Examine the material below and count the lines that hold the word "ножи". Report only the number.
=== Begin Enclosure ===
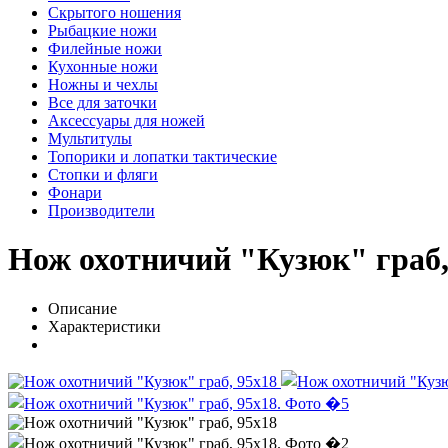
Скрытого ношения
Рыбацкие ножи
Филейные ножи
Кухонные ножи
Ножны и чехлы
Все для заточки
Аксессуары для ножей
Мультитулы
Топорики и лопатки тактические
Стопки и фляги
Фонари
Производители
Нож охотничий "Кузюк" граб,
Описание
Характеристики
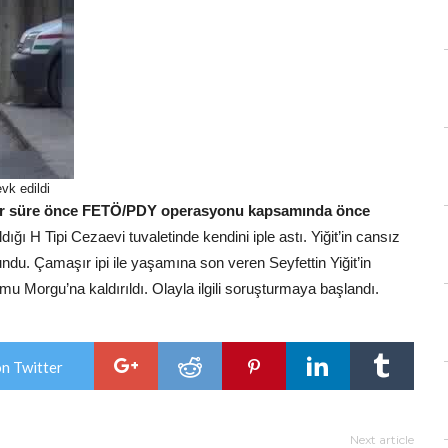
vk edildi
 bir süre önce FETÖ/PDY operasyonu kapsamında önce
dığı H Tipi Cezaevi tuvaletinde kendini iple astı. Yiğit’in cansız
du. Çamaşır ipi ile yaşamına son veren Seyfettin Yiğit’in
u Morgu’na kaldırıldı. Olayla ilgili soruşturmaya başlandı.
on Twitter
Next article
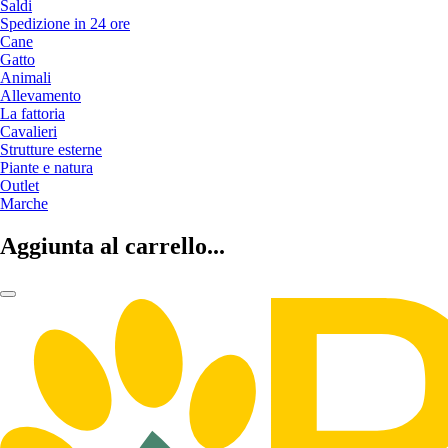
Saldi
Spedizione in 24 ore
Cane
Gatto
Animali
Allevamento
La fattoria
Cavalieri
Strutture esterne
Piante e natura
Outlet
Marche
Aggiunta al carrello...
=== End Enclosure ===
## SOLUTION TO THIS PROBLEM
3